Mentre Elvira parlava, Belli socchiuse gli occhi e
rivide fra Marino sul pulpito. Gli parve di risentire quel fremito, quel
risveglio di ciò che è addormentato nell'interno di noi, ciò che è avvolto dal
fumo della distrazione. Comprendeva che il millenarismo, le varie forme di
apocalittica, erano la risposta ai tempi di crisi, al crollo delle ideologie,
alla perdita di fiducia nel progresso della storia, alla perdita della
speranza, ma dubitava che questa coscienza fosse alla base del delitto
perpetrato sul frate. Piuttosto, si scoprì sospettoso verso il racconto di
Elvira: la sua testimonianza gli pareva troppo precisa, troppo circostanziata,
come se fosse stata preparata anzitempo. Decise che avrebbe studiato più a
fondo sulla personalità della donna e che avrebbe curato di rintracciare
Francesca, mentre il maresciallo, congedato la testimone, si propose di
indagare sulla presenza dei millenaristi nel territorio. Presero poi a
esaminare i reperti trovati nell'abitazione di Marino.
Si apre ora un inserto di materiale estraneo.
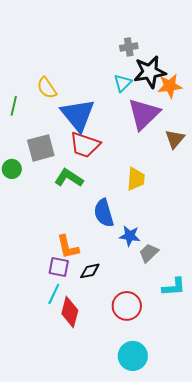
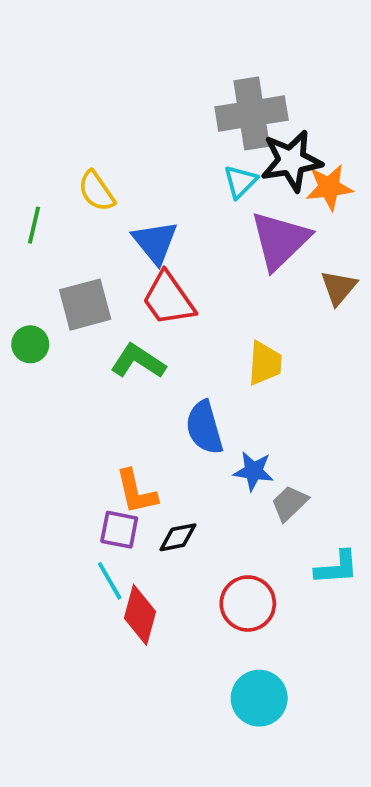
gray cross: (129, 47) -> (252, 114), size x2.0
blue triangle: (78, 115) -> (155, 242), size x0.7
red trapezoid: (85, 145) -> (168, 299), turned 36
cyan line: (54, 294) -> (110, 581), turned -55

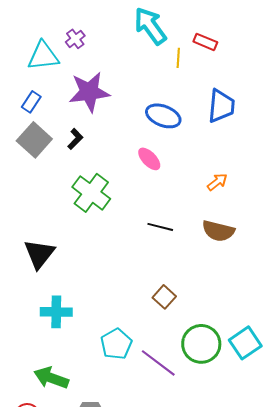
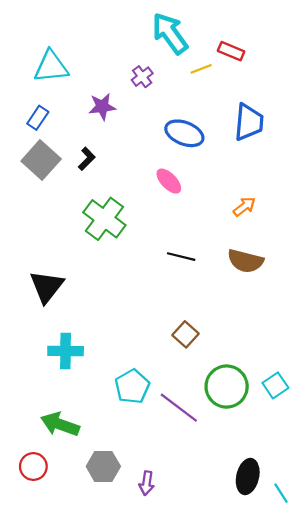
purple cross: (75, 39) -> (142, 77), moved
yellow line: (178, 58) -> (201, 69), turned 66
purple star: (89, 92) -> (102, 107), size x0.6
cyan square: (245, 343) -> (275, 385), size x0.7

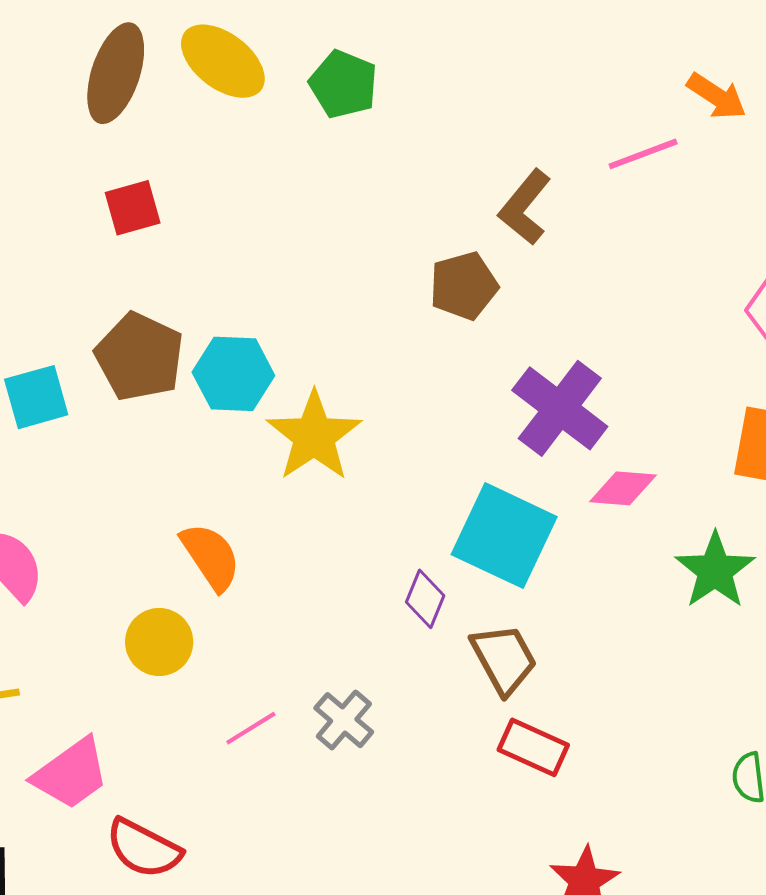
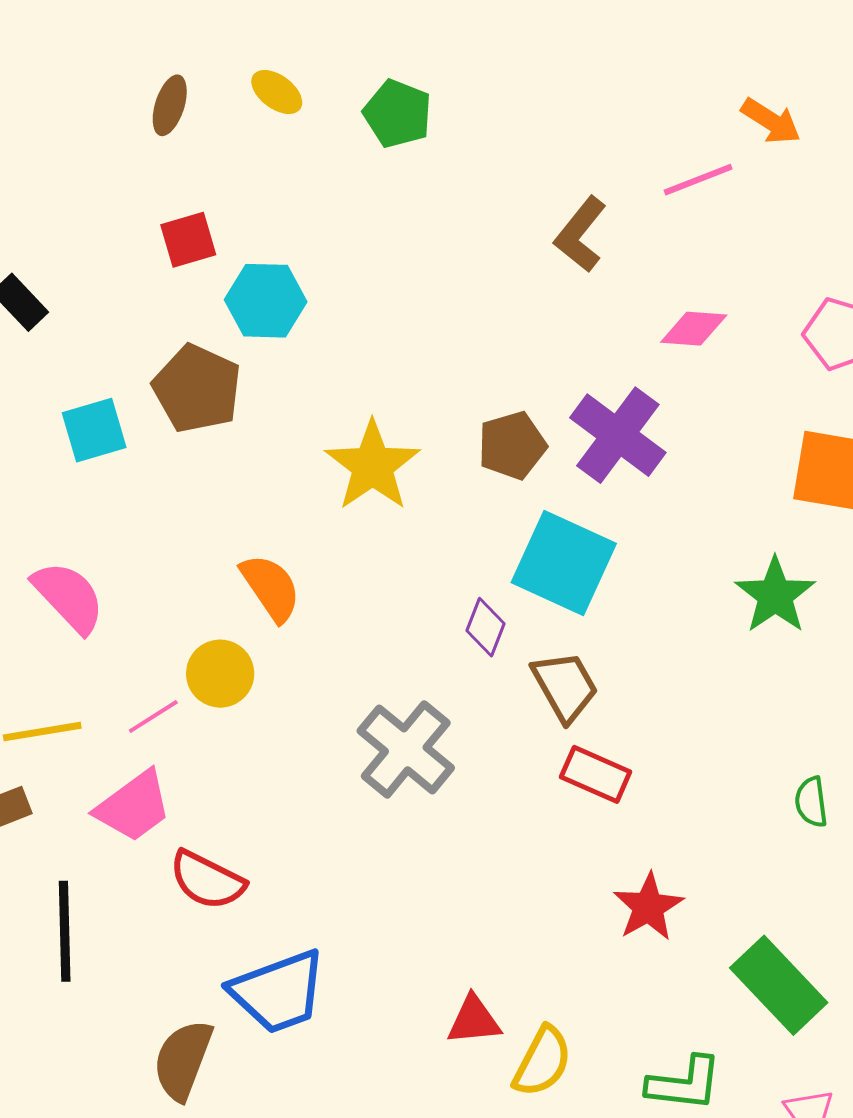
yellow ellipse: (223, 61) -> (277, 92), size x0.6
brown ellipse: (116, 73) -> (170, 105), size x0.6
brown pentagon: (464, 286) -> (512, 445), moved
cyan hexagon: (233, 374) -> (266, 301), moved
pink diamond: (623, 488) -> (694, 329), moved
gray cross: (344, 720) -> (406, 749), size x1.6
pink line: (251, 728) -> (153, 716), moved

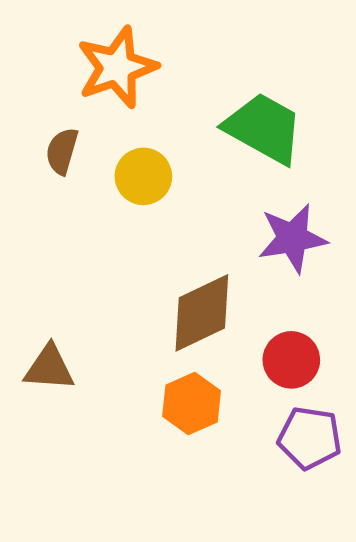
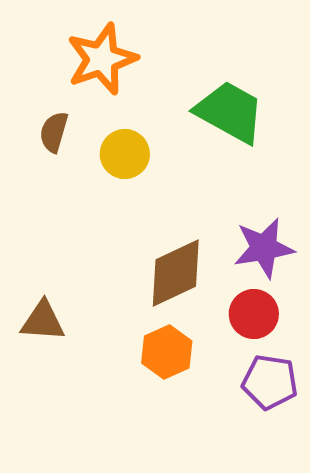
purple star: (292, 238) -> (264, 248), moved

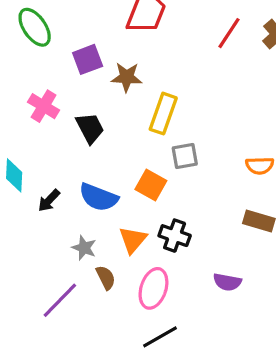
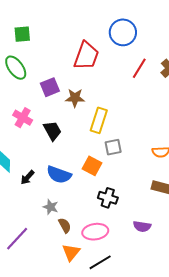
orange triangle: (133, 240) -> (71, 252), moved
pink ellipse: (153, 288) -> (95, 232), turned 65
purple line: (60, 300) -> (17, 239), moved

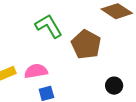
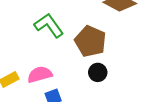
black circle: (114, 86) -> (98, 72), moved

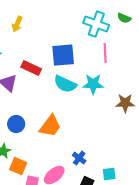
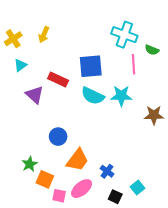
green semicircle: (124, 18) -> (152, 50), moved
blue circle: (16, 124) -> (58, 137), moved
orange trapezoid: (50, 126) -> (77, 160), moved
cyan square: (109, 174) -> (138, 188), turned -32

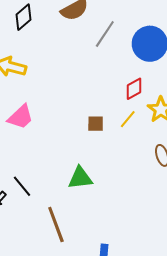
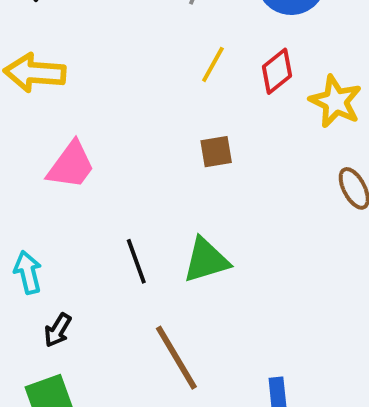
yellow line: (128, 119) -> (213, 64), moved
black line: (22, 186) -> (136, 261), moved, turned 30

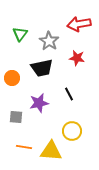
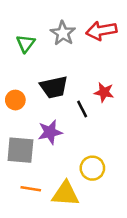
gray star: (49, 41) -> (63, 33), moved
red star: (77, 58) -> (104, 92), moved
black line: (69, 94) -> (82, 109), moved
gray square: (16, 117) -> (20, 150), size x1.6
Elvira, uscita dalla caserma, si avviò, con passo
nervoso e mente in fuoco, incurante della neve che ora scendeva a larghi
fiocchi, verso la sua macchina, posteggiata vicino alla Chiesa. Si sentiva
addosso la diffidenza del criminologo. L'aveva avvertita a pelle e poi le era
entrata dentro, nell'intimo, fino a renderla furiosa con se stessa e piena di
conflitti. Entrò in macchina sbattendo violentemente la portiera e fu presa dal
panico. "Perché non aveva detto tutto? Perché parlare della sua più intima
amica, Francesca, in quel modo? Meglio fuggire o confessare subito? Ma
confessare che cosa? Che si era innamorata di Marino e lui di lei! "
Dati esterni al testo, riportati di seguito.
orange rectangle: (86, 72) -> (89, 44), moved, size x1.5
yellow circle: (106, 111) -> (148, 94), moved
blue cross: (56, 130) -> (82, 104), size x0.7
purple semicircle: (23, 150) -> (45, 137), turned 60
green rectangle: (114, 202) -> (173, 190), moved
Le lacrime presero a scendere e rivide tutta la scena.
Era stato lungo e faticoso il travaglio di Fra Marino. La sua vocazione e la
promessa fatta a Dio parevano incrollabili e spesso la chiamava
"demonio", sentendo crescere la sensibilità verso la sua femminilità
e invano lottando contro il desiderio di lei. Così, quando affrontarono la
ricerca e la lettura dell'epistolario fra Abelardo ed Eloisa, la commozione
crebbe e come rinnovati Paolo e Francesca, si scambiarono il primo bacio. Tutto
precipitò. Fecero l'amore. E da quel giorno Marino conobbe la sua virilità e fu
più uomo che frate. Insieme costruirono il manichino con sembianze di frate e
per gioco o per futura metafora lo impiccarono.
Marino aveva deciso che si sarebbe tolta la veste.
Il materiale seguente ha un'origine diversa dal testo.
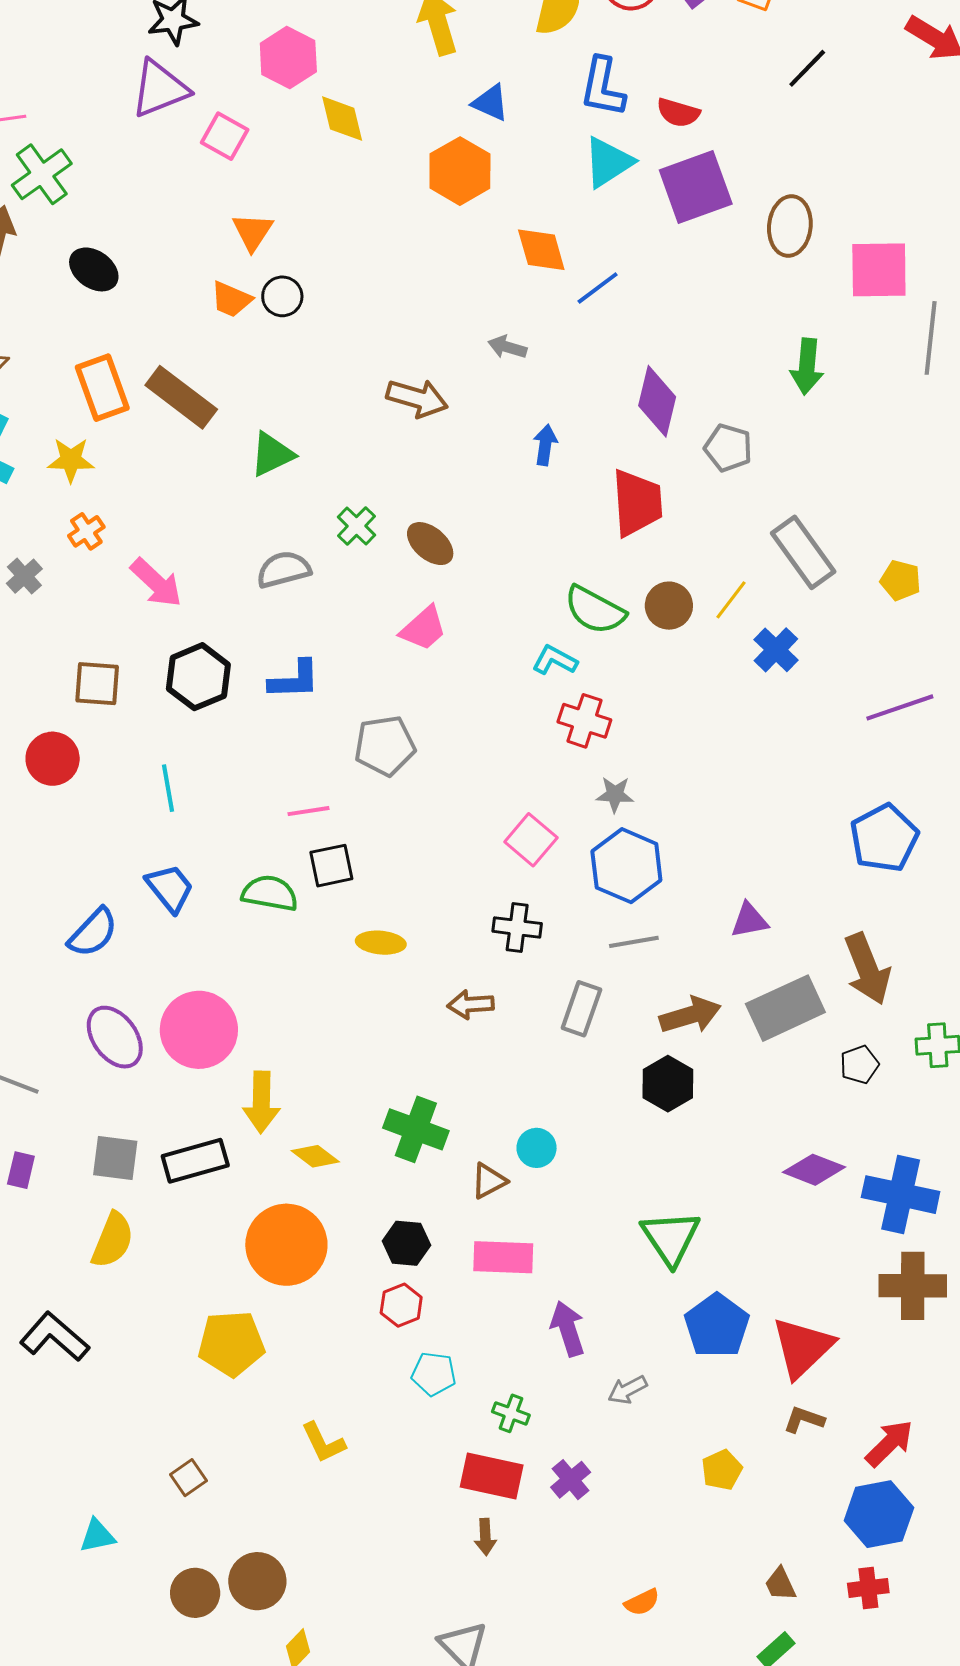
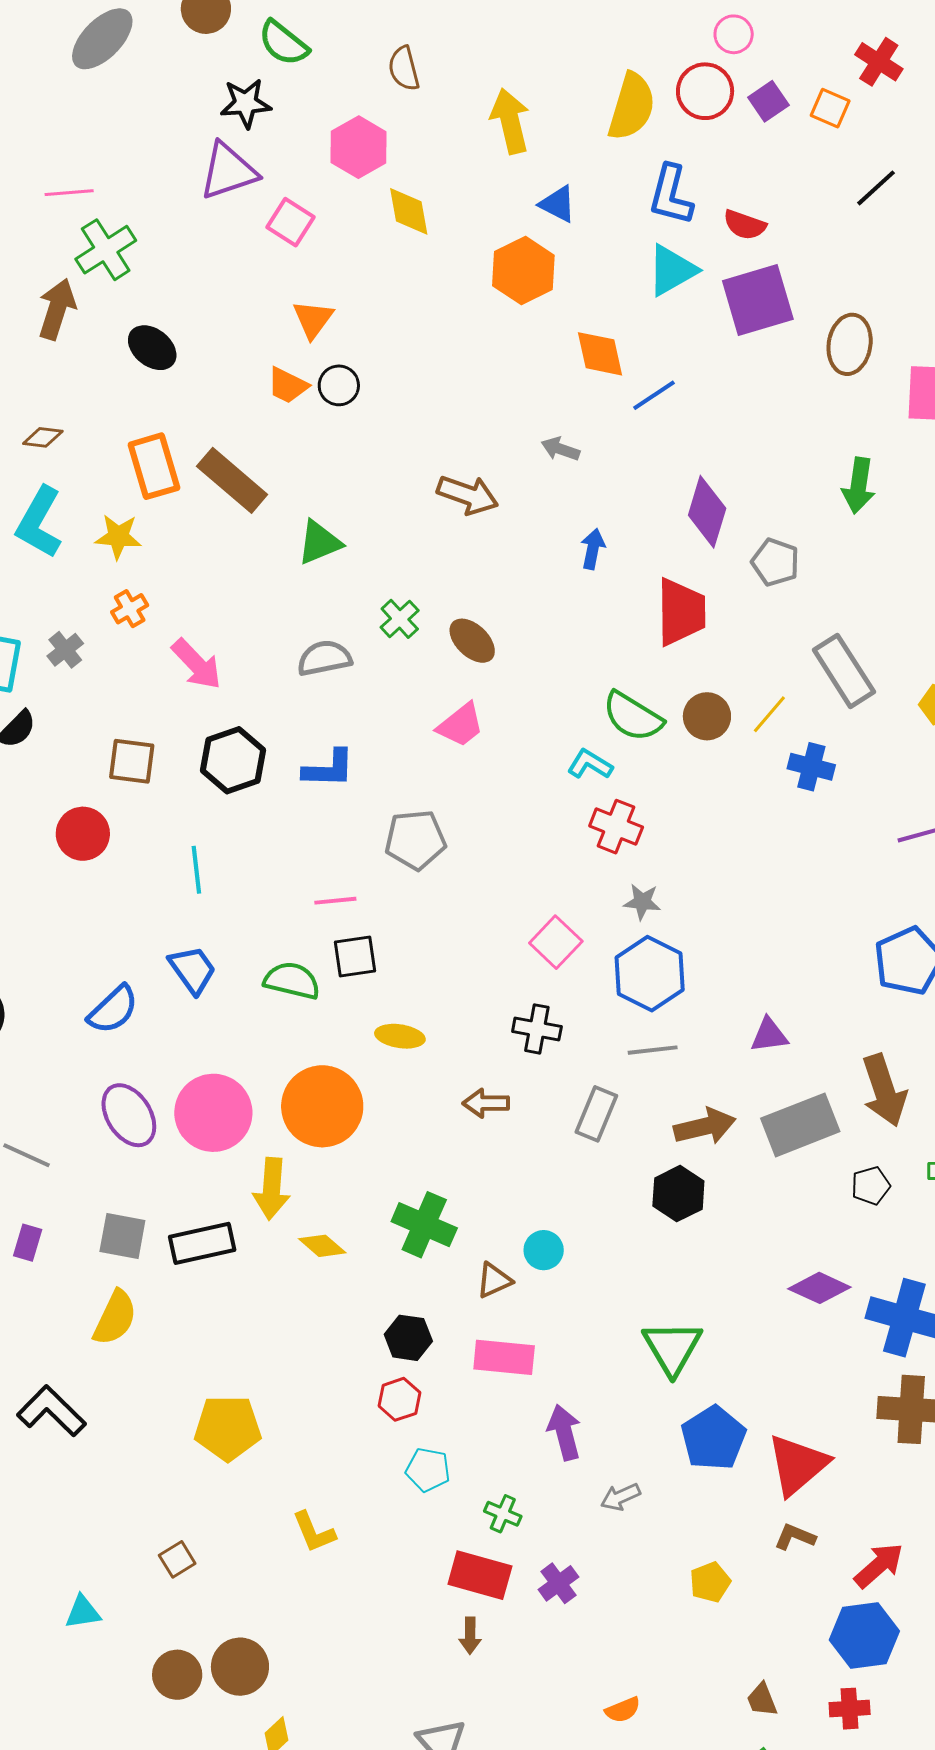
blue cross: (776, 650) -> (811, 767), turned -33
orange circle: (286, 1245) -> (322, 1106), moved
avrebbe scritto e chiesto le sue dimissioni dall'esercizio sacerdotale e che
sarebbe fuggito con lei.. Ogni giorno insisteva di più e la cercava, le
telefonava anche di notte. L'euforia di Marino, la sua ossessione la spaventò.
Lei preferiva prendere tempo. Voleva che formalmente giungesse a rinunziare
alla veste e alla funzione, per poi potersi sposare con lei. E fu per questa
ripetuta discussione che quel giorno degenerò in tragedia. Marino era
disperato, tornava a chiamarla demonio, telefonava al criminologo chiedendo
aiuto e poi in un crescendo di disperazione voleva fuggire subito, la
supplicava di seguirlo e al suo fermo diniego, per rabbia, si puntò un coltello
al cuore. Era tanta la foga che la lama penetrò più a fondo di quanto voluto.
Lei cercava di tamponare la ferita, lo accompagnò in camera... Ma lui scappò
via.. non lo vide più... Non immaginava che il rimorso lo avrebbe vinto e che
la sua fuga si sarebbe ridotta alla sua chiesa, al confessionale... Si asciugò
le lacrime e decise! Tornò alla caserma e ai due inquirenti, ancora immersi
nell'esame dei documenti di causa, e stupiti per la sua inaspettata
apparizione, raccontò di Marino e di tutte le sue doti per far felice una donna
e chiarì il mistero di una morte impietosa.